* **Work item**: Report how many lines in the entries below hold the word "информации". Your answer is that number alone.

BEGIN Given records

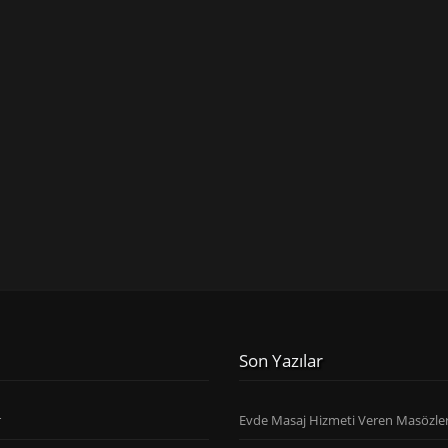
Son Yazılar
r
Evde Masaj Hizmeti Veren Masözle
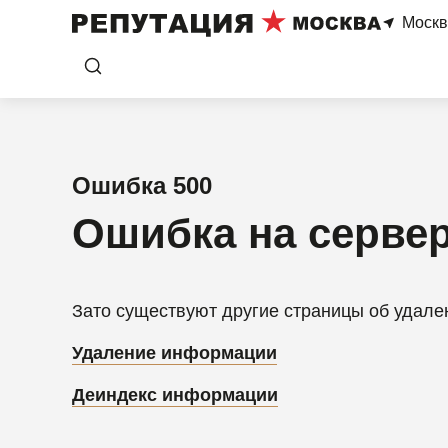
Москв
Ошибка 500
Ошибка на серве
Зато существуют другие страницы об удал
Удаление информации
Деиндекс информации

END Given records

* **Answer space**: 2